§ **Work to be completed**
Once "лікарем, і навіть сьогод" turns up in a line below, reproduce that line and those after it exactly, stopping after the line with "Utrabooks & Convertibles"; leave pictures out.

(Stored items from a collection)

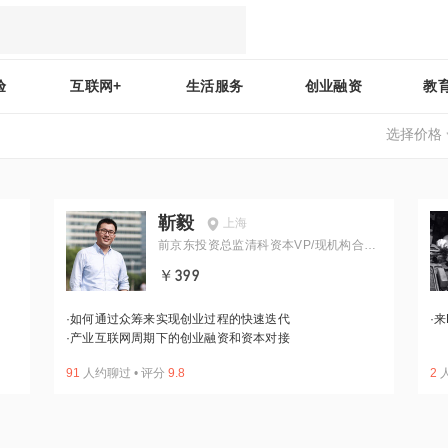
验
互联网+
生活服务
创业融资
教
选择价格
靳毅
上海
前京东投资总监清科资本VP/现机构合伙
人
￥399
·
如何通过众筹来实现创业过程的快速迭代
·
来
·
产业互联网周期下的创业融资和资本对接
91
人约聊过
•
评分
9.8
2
...
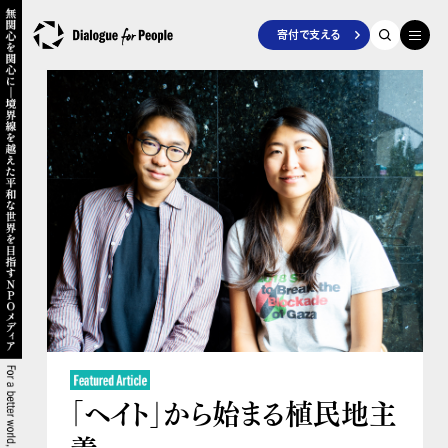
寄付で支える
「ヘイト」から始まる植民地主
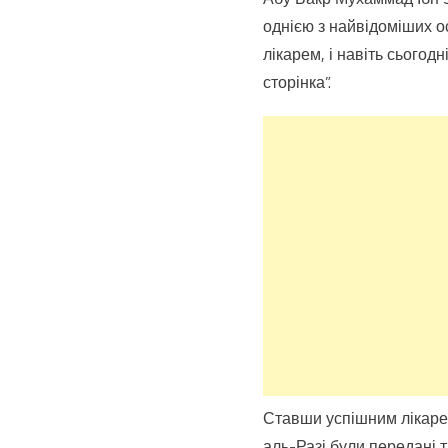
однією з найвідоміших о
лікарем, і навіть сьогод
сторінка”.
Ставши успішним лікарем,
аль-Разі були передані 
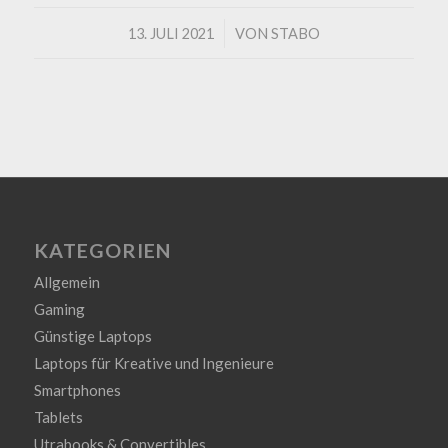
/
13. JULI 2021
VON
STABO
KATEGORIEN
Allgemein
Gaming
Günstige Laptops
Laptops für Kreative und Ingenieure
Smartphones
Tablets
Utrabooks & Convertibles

§ **Written solution**
лікарем, і навіть сьогод
сторінка”.
Ставши успішним лікарем,
аль-Разі були передані 
/
13. JULI 2021
VON
STABO
KATEGORIEN
Allgemein
Gaming
Günstige Laptops
Laptops für Kreative und Ingenieure
Smartphones
Tablets
Utrabooks & Convertibles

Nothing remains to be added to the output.